_Extracted page text data_
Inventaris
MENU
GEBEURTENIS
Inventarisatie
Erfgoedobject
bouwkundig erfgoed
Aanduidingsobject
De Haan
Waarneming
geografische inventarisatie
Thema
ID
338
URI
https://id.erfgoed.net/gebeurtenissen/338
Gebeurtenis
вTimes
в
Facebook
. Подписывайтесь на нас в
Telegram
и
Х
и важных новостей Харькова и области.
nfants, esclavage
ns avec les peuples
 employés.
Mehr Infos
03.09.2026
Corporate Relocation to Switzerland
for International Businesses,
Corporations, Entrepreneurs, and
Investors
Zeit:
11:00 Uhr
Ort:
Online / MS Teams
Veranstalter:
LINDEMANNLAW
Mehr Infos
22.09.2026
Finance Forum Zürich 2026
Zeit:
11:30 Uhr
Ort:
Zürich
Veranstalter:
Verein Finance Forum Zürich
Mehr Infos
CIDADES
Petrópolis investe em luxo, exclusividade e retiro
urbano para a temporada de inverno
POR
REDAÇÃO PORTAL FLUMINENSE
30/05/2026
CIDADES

...

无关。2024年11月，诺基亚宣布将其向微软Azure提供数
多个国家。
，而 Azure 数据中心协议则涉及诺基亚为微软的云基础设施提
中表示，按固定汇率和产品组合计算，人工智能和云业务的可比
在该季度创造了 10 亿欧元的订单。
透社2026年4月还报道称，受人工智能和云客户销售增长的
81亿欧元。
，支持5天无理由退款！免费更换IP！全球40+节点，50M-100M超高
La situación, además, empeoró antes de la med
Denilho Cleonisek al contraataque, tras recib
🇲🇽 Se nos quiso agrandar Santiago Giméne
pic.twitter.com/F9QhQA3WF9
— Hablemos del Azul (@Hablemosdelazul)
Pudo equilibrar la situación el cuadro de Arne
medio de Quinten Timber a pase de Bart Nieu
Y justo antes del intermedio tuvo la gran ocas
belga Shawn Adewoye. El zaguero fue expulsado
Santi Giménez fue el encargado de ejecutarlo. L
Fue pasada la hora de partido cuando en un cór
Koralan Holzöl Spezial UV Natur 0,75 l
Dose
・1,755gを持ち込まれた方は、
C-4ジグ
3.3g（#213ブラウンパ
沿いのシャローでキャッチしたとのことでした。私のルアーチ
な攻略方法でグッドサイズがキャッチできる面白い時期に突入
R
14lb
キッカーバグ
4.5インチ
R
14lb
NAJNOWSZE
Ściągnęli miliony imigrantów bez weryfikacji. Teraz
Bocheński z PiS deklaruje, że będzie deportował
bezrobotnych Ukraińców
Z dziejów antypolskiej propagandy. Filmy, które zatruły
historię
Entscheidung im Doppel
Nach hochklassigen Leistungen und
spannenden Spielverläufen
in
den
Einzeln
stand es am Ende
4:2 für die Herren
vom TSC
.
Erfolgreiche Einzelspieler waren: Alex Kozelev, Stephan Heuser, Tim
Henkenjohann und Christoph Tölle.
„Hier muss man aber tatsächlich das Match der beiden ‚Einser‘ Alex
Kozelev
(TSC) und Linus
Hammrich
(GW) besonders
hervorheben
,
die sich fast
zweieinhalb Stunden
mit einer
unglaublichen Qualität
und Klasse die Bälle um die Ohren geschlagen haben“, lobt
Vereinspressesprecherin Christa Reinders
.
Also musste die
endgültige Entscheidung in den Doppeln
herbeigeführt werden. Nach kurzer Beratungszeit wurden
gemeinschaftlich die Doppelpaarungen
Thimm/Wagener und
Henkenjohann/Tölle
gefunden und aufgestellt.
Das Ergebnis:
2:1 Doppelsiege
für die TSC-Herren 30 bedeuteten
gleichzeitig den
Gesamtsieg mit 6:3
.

_Exercise brief_
Every line in the data above that contains the word "Zürich" counts; report how many there are and nothing more.

_Exercise result_
3